▶ Entries provided
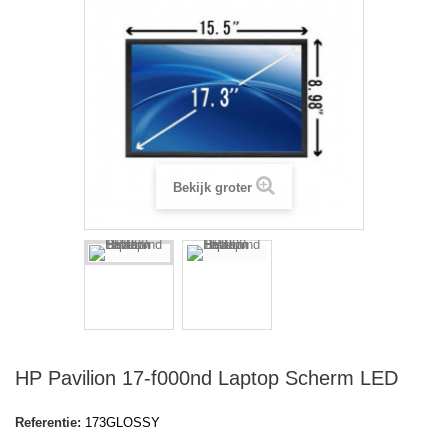
Bekijk groter
HP Pavilion 17-f000nd Laptop Scherm LED
Referentie:
173GLOSSY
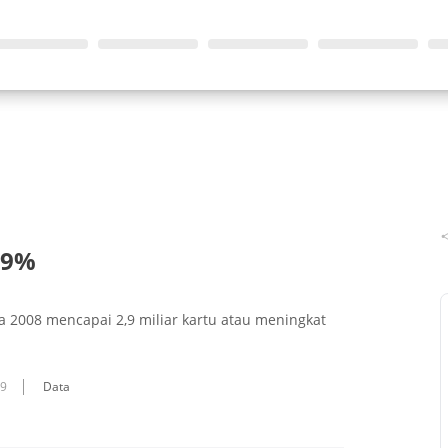
29%
 2008 mencapai 2,9 miliar kartu atau meningkat
09
Data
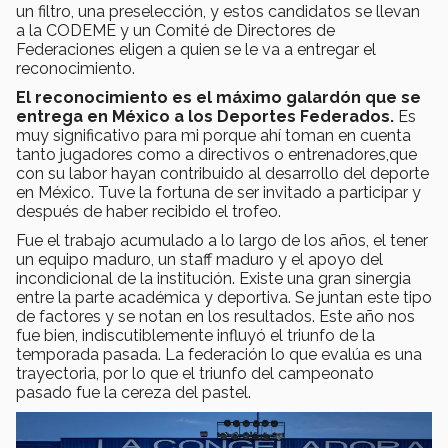
un filtro, una preselección, y estos candidatos se llevan
a la CODEME y un Comité de Directores de
Federaciones eligen a quien se le va a entregar el
reconocimiento.
El reconocimiento es el máximo galardón que se
entrega en México a los Deportes Federados.
Es
muy significativo para mi porque ahí toman en cuenta
tanto jugadores como a directivos o entrenadores,que
con su labor hayan contribuido al desarrollo del deporte
en México. Tuve la fortuna de ser invitado a participar y
después de haber recibido el trofeo.
Fue el trabajo acumulado a lo largo de los años, el tener
un equipo maduro, un staff maduro y el apoyo del
incondicional de la institución. Existe una gran sinergia
entre la parte académica y deportiva. Se juntan este tipo
de factores y se notan en los resultados. Este año nos
fue bien, indiscutiblemente influyó el triunfo de la
temporada pasada. La federación lo que evalúa es una
trayectoria, por lo que el triunfo del campeonato
pasado fue la cereza del pastel.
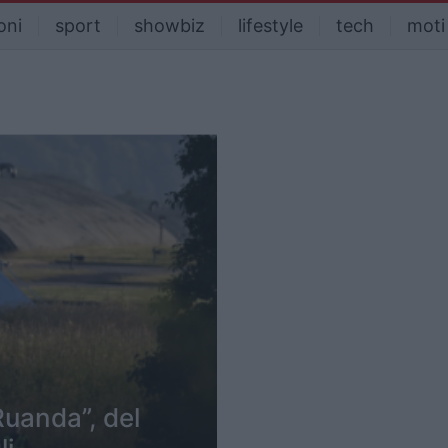
oni
sport
showbiz
lifestyle
tech
moti
Ruanda”, del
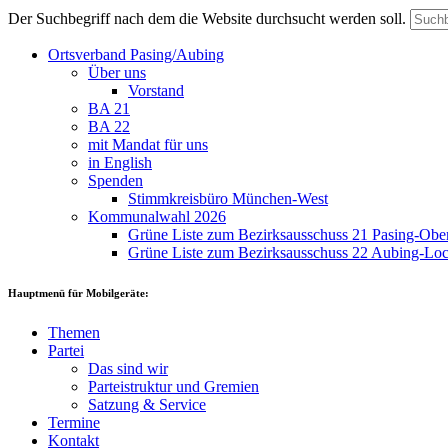
Der Suchbegriff nach dem die Website durchsucht werden soll.
Ortsverband Pasing/Aubing
Über uns
Vorstand
BA 21
BA 22
mit Mandat für uns
in English
Spenden
Stimmkreisbüro München-West
Kommunalwahl 2026
Grüne Liste zum Bezirksausschuss 21 Pasing-Ob
Grüne Liste zum Bezirksausschuss 22 Aubing-L
Hauptmenü für Mobilgeräte:
Themen
Partei
Das sind wir
Parteistruktur und Gremien
Satzung & Service
Termine
Kontakt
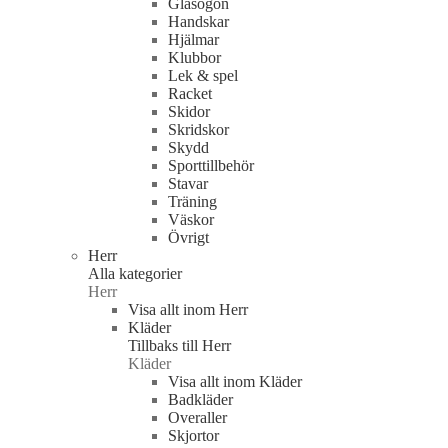
Glasögon
Handskar
Hjälmar
Klubbor
Lek & spel
Racket
Skidor
Skridskor
Skydd
Sporttillbehör
Stavar
Träning
Väskor
Övrigt
Herr
Alla kategorier
Herr
Visa allt inom Herr
Kläder
Tillbaks till Herr
Kläder
Visa allt inom Kläder
Badkläder
Overaller
Skjortor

▶ Task instructions
In the material above, find every line with the word "reconocimiento" and show it.

▶ Completed exercise
reconocimiento.
El reconocimiento es el máximo galardón que se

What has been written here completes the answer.